Una passione per la musica nata da bambino, l’incontro con Gian Andrea Lodovici, la sua intuizione su Mendelssohn e quell’invito ad andare in ospedale, ma non a trovarlo, bensì a fare un concerto... 

Roberto Prosseda, pianista, è noto soprattutto per le incisioni dedicate a musiche inedite di Felix Mendelssohn. È presidente del Comitato artistico dei Donatori di Musica.

Da dove viene la tua passione per la musica? 

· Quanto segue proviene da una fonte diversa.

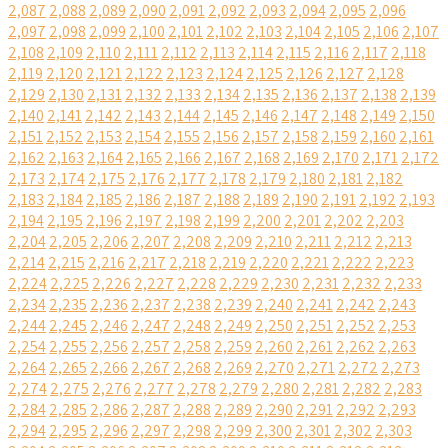
2,087
2,088
2,089
2,090
2,091
2,092
2,093
2,094
2,095
2,096
2,097
2,098
2,099
2,100
2,101
2,102
2,103
2,104
2,105
2,106
2,107
2,108
2,109
2,110
2,111
2,112
2,113
2,114
2,115
2,116
2,117
2,118
2,119
2,120
2,121
2,122
2,123
2,124
2,125
2,126
2,127
2,128
2,129
2,130
2,131
2,132
2,133
2,134
2,135
2,136
2,137
2,138
2,139
2,140
2,141
2,142
2,143
2,144
2,145
2,146
2,147
2,148
2,149
2,150
2,151
2,152
2,153
2,154
2,155
2,156
2,157
2,158
2,159
2,160
2,161
2,162
2,163
2,164
2,165
2,166
2,167
2,168
2,169
2,170
2,171
2,172
2,173
2,174
2,175
2,176
2,177
2,178
2,179
2,180
2,181
2,182
2,183
2,184
2,185
2,186
2,187
2,188
2,189
2,190
2,191
2,192
2,193
2,194
2,195
2,196
2,197
2,198
2,199
2,200
2,201
2,202
2,203
2,204
2,205
2,206
2,207
2,208
2,209
2,210
2,211
2,212
2,213
2,214
2,215
2,216
2,217
2,218
2,219
2,220
2,221
2,222
2,223
2,224
2,225
2,226
2,227
2,228
2,229
2,230
2,231
2,232
2,233
2,234
2,235
2,236
2,237
2,238
2,239
2,240
2,241
2,242
2,243
2,244
2,245
2,246
2,247
2,248
2,249
2,250
2,251
2,252
2,253
2,254
2,255
2,256
2,257
2,258
2,259
2,260
2,261
2,262
2,263
2,264
2,265
2,266
2,267
2,268
2,269
2,270
2,271
2,272
2,273
2,274
2,275
2,276
2,277
2,278
2,279
2,280
2,281
2,282
2,283
2,284
2,285
2,286
2,287
2,288
2,289
2,290
2,291
2,292
2,293
2,294
2,295
2,296
2,297
2,298
2,299
2,300
2,301
2,302
2,303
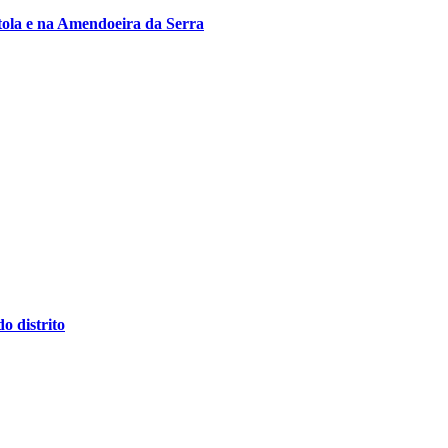
tola e na Amendoeira da Serra
 distrito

Mio padre, che è mancato nel 2010, era un insegnante di inglese, molto appassionato di musica, quindi a casa c’erano molti strumenti, che io fin da piccolo avevo considerato un po’ dei giocattoli. Il più grande era il pianoforte, quindi quello che mi attraeva di più. Ecco, il mio rapporto con il pianoforte è cominciato cercando di piallargli un angolo con una pialla giocattolo che mi avevano regalato. Non sono neanche stato rimproverato; anzi, l’idea che questo pianoforte avesse attratto la mia attenzione - anche se non esattamente come i miei genitori speravano - è stata presa positivamente. Ma non sono mai stato forzato a suonarlo. Da solo ho scoperto le note; come tanti bambini che hanno un buon orecchio riuscivo a riprodurre delle melodie, delle canzoncine. Ho imparato a scrivere la musica prima di imparare a scrivere le lettere. Sono stato fortunato da questo punto di vista, perché non è stata una difficoltà. Molto spontaneamente e gradualmente ho capito che poteva diventare la mia attività principale -non voglio dire professione, perché sarebbe riduttivo. Noi musicisti abbiamo questa fortuna di unire la passione con ciò che dobbiamo fare per vivere. A posteriori dico che per me è stato importante fare concorsi senza vincerli. Non ho mai vinto un primo premio in un concorso molto importante; questo mi ha spinto a cercare il motivo vero del perché faccio musica e a scoprire che il senso per me sta nello spirito della condivisione. La condivisione è centrale nella mia ricerca; condivisione per me vuol dire comunicare le cose belle che scopriamo grazie alla musica. La musica esiste quando viene vissuta insieme, quando diventa occasione di scambio, il che, per accadere, necessita evidentemente di almeno due persone; questa dimensione dello scambio può avvenire in un concerto, quando si parla di musica, in una lezione tra insegnante e allievo; per me avviene soprattutto nei concerti dei Donatori di Musica. 

 

All’origine del tuo rapporto con i Donatori di Musica c’è l’incontro con Gian Andrea Lodovici.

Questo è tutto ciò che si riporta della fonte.